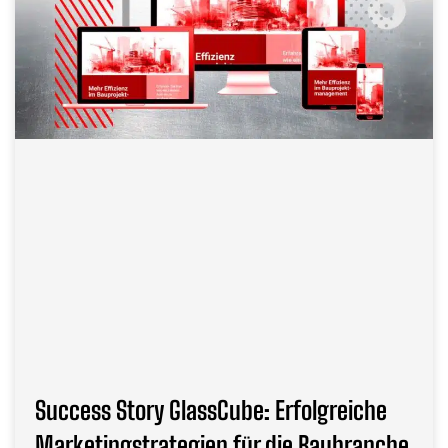
Success Story GlassCube: Erfolgreiche
Marketingstrategien für die Baubranche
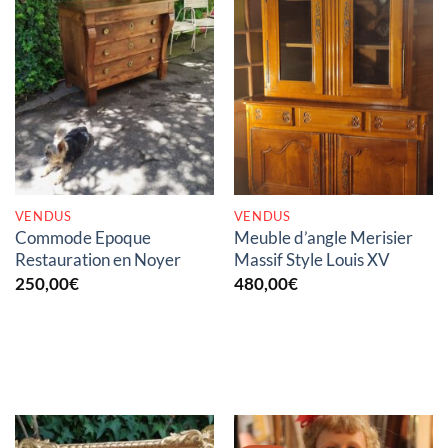
RUPTURE DE STOCK
RUPTURE DE STOCK
VENDUS
VENDUS
Commode Epoque
Meuble d’angle Merisier
Restauration en Noyer
Massif Style Louis XV
250,00
€
480,00
€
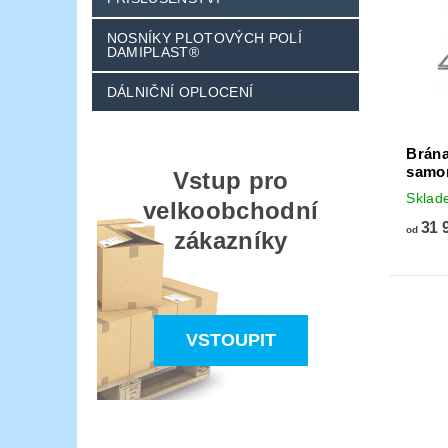
NOSNÍKY PLOTOVÝCH POLÍ
DAMIPLAST®
DÁLNIČNÍ OPLOCENÍ
Brána
samo
Vstup pro
Sklad
velkoobchodní
31 
od
zákazníky
VSTOUPIT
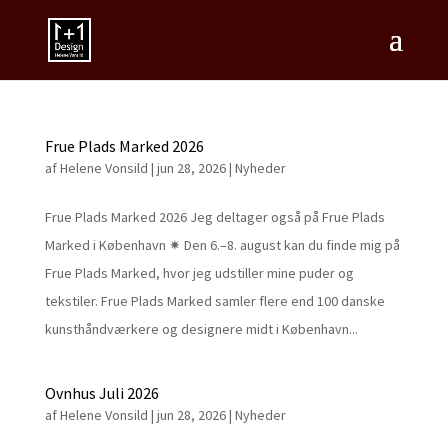
Frue Plads Marked 2026
af
Helene Vonsild
|
jun 28, 2026
|
Nyheder
Frue Plads Marked 2026 Jeg deltager også på Frue Plads
Marked i København ✷ Den 6.–8. august kan du finde mig på
Frue Plads Marked, hvor jeg udstiller mine puder og
tekstiler. Frue Plads Marked samler flere end 100 danske
kunsthåndværkere og designere midt i København...
Ovnhus Juli 2026
af
Helene Vonsild
|
jun 28, 2026
|
Nyheder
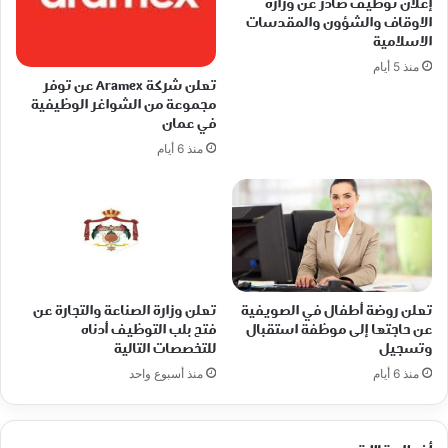
إعلان توظيف صادر عن وزارة
الاوقاف والشؤون والمقدسات
الاسلامية
منذ 5 أيام
تعلن شركة Aramex عن توفر
مجموعة من الشواغر الوظيفية
في عمان
منذ 6 أيام
تعلن روضة أطفال في الصويفية
تعلن وزارة الصناعة والتجارة عن
عن حاجتها إلى موظفة استقبال
فتح بلب التوظيف أدناه
وتسجيل
للتخصصات التالية
منذ 6 أيام
منذ أسبوع واحد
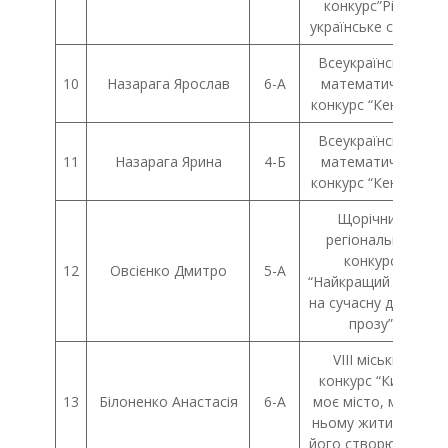
конкурс”Рідне
українське слово”
Всеукраїнський
10
Назарага Ярослав
6-А
математичний
конкурс “Кенгуру”
Всеукраїнський
11
Назарага Ярина
4-Б
математичний
конкурс “Кенгуру”
Щорічний
регіональний
конкурс
12
Овсієнко Дмитро
5-А
“Найкращий відгук
на сучасну дитячу
прозу”
VIII міський
конкурс “Київ –
13
Білоненко Анастасія
6-А
моє місто, мені в
ньому жити, мені
його створювати”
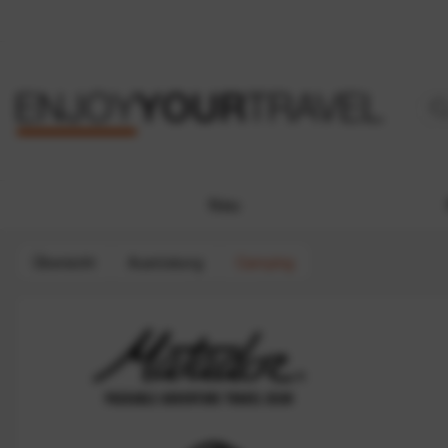
Neu
Übersicht
Ausrüstung
Camping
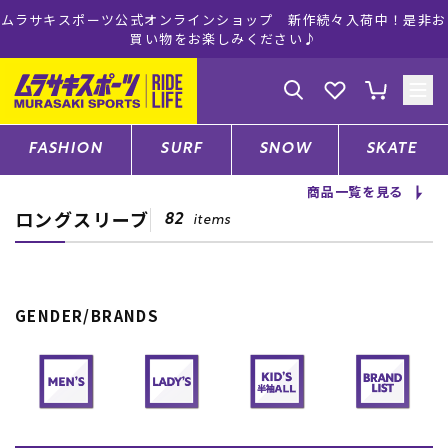
ムラサキスポーツ公式オンラインショップ 新作続々入荷中！是非お
買い物をお楽しみください♪
ゲスト
様
ログイン
会員登録
FASHION
SURF
SNOW
SKATE
商品一覧を見る
ロングスリーブ
店舗一覧
82
items
CATEGORY
GENDER/BRANDS
ファッションTOP
サーフTOP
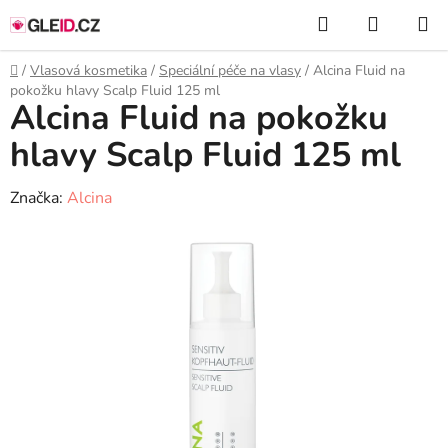
Přejít
Hledat
NÁKUP
na
KOŠÍK
obsah
Domů
/
Vlasová kosmetika
/
Speciální péče na vlasy
/
Alcina Fluid na
pokožku hlavy Scalp Fluid 125 ml
Alcina Fluid na pokožku
hlavy Scalp Fluid 125 ml
Značka:
Alcina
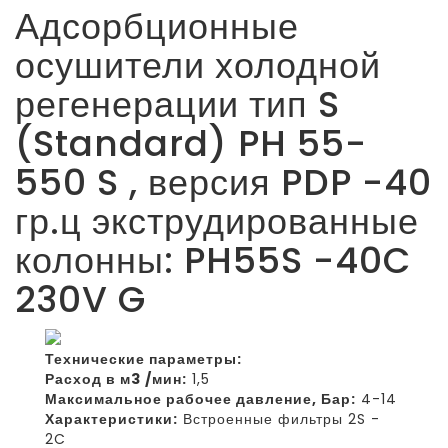
Адсорбционные
осушители холодной
регенерации тип S
(Standard) PH 55-
550 S , версия PDP -40
гр.ц экструдированные
колонны: PH55S -40C
230V G
Технические параметры:
Расход в м3 /мин:
1,5
Максимальное рабочее давление, Бар:
4-14
Характеристики:
Встроенные фильтры 2S -
2C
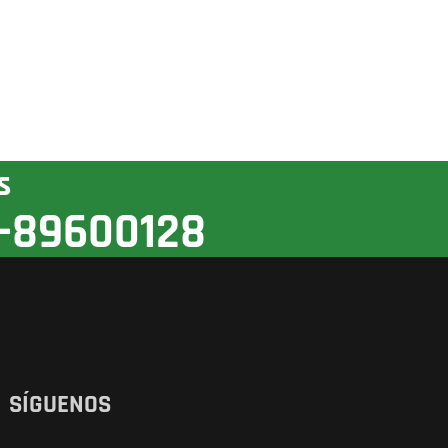
s
-89600128
SÍGUENOS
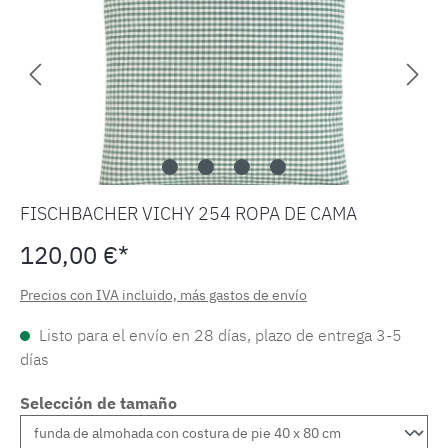
FISCHBACHER VICHY 254 ROPA DE CAMA
120,00 €*
Precios con IVA incluido, más gastos de envío
Listo para el envío en 28 días, plazo de entrega 3-5
días
Selección de tamaño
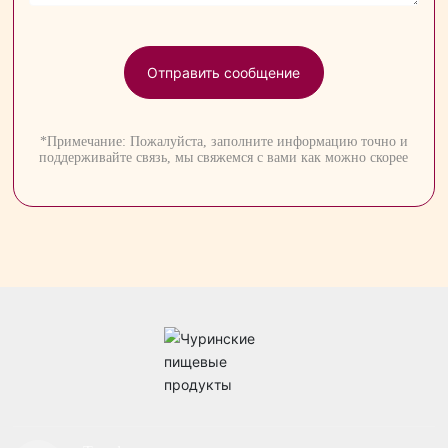
Отправить сообщение
*Примечание: Пожалуйста, заполните информацию точно и
поддерживайте связь, мы свяжемся с вами как можно скорее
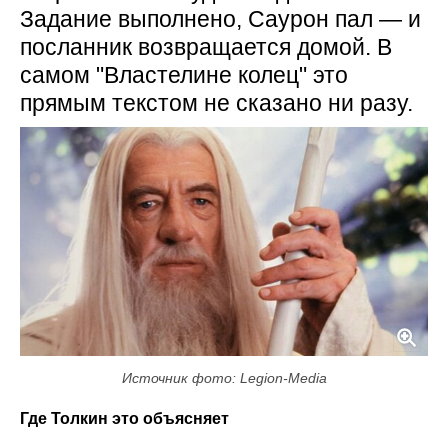
Задание выполнено, Саурон пал — и
посланник возвращается домой. В
самом "Властелине колец" это
прямым текстом не сказано ни разу.
Источник фото: Legion-Media
Где Толкин это объясняет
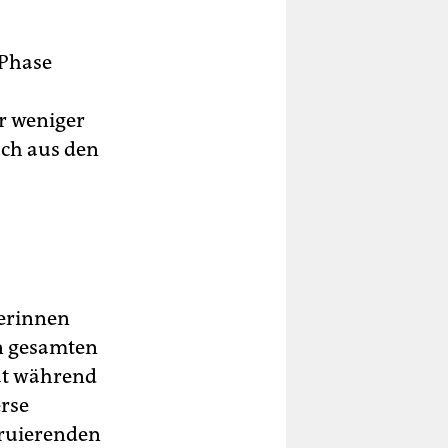
 Phase
er weniger
uch aus den
kerinnen
en gesamten
tät während
erse
truierenden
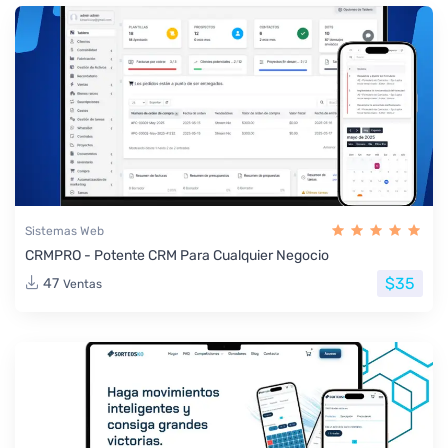
Sistemas Web
CRMPRO - Potente CRM Para Cualquier Negocio
$35
47
Ventas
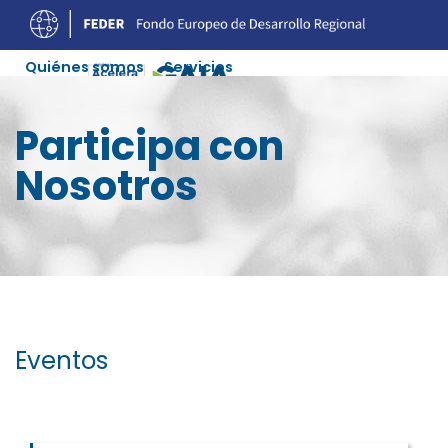
Quiénes somos
Servicios
Experiencias Digitalización
Ofertas Soluciones
Participa con
Agenda
Recursos
Colaboradores
Contacto
Nosotros
Eventos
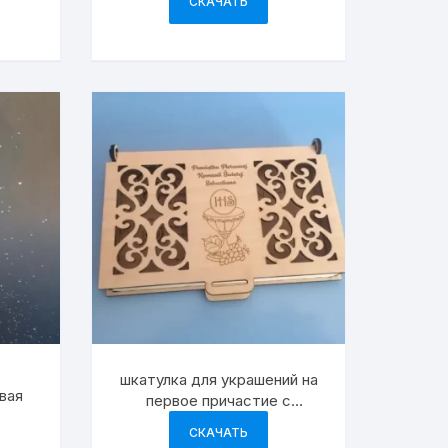
СКАЧАТЬ
шкатулка для украшений на
вая
первое причастие с
гравировкой
СКАЧАТЬ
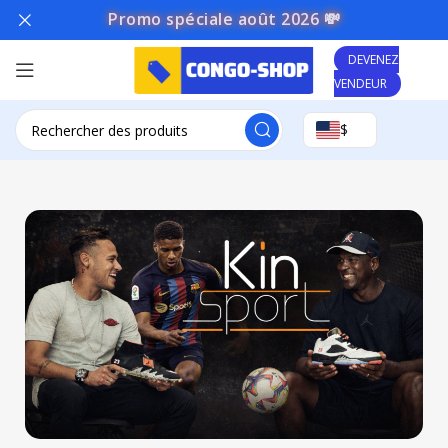
Promo spéciale août 2026 💸
DEVENEZ
VENDEUR
$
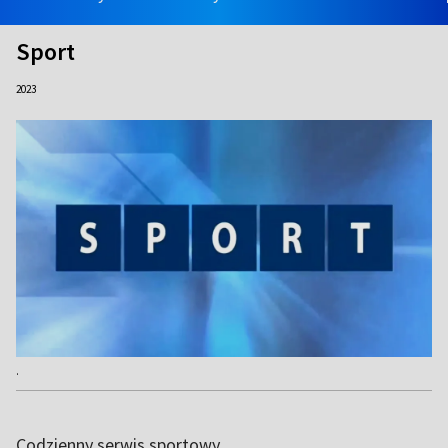
Sport
2023
.
Codzienny serwis sportowy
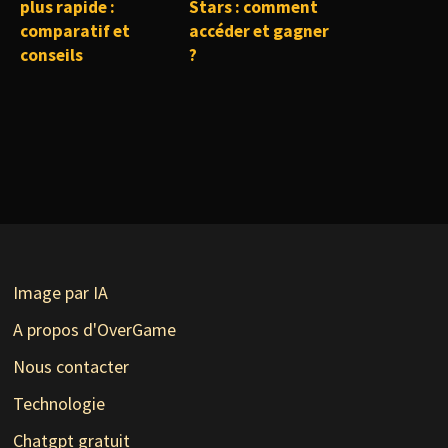
plus rapide :
Stars : comment
comparatif et
accéder et gagner
conseils
?
Image par IA
A propos d'OverGame
Nous contacter
Technologie
Chatgpt gratuit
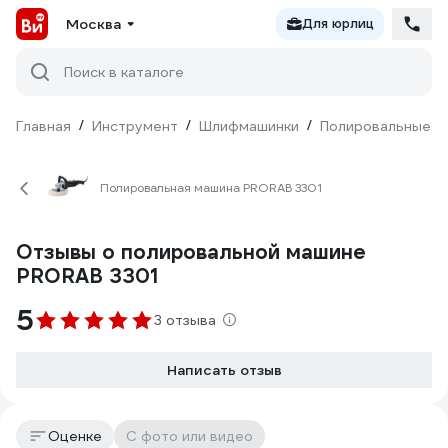
Москва
Для юрлиц
Поиск в каталоге
Главная
/
Инструмент
/
Шлифмашинки
/
Полировальные
/
Полировальная машина PRORAB 3301
Отзывы о полировальной машине
PRORAB 3301
5
3 отзыва
Написать отзыв
Оценке
С фото или видео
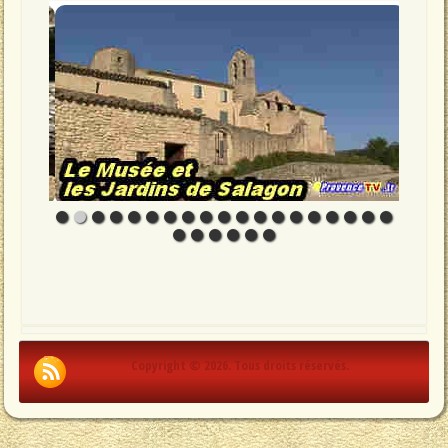
Copyright © 2026. Tous droits réservés.
.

EXERCISE DIRECTIONS » Only an exact copy belongs in the answer: the lines from the one containing "первое причастие с" through the end of the records, both ends included, minus the pictures.

RESULT »
первое причастие с
гравировкой
СКАЧАТЬ
Promo spéciale août 2026 💸
DEVENEZ
VENDEUR
$
Sport
2023
.
Codzienny serwis sportowy
plus rapide :
Stars : comment
comparatif et
accéder et gagner
conseils
?
Image par IA
A propos d'OverGame
Nous contacter
Technologie
Chatgpt gratuit
Москва
Для юрлиц
Поиск в каталоге
Главная
/
Инструмент
/
Шлифмашинки
/
Полировальные
/
Полировальная машина PRORAB 3301
Отзывы о полировальной машине
PRORAB 3301
5
3 отзыва
Написать отзыв
Оценке
С фото или видео
Copyright © 2026. Tous droits réservés.
.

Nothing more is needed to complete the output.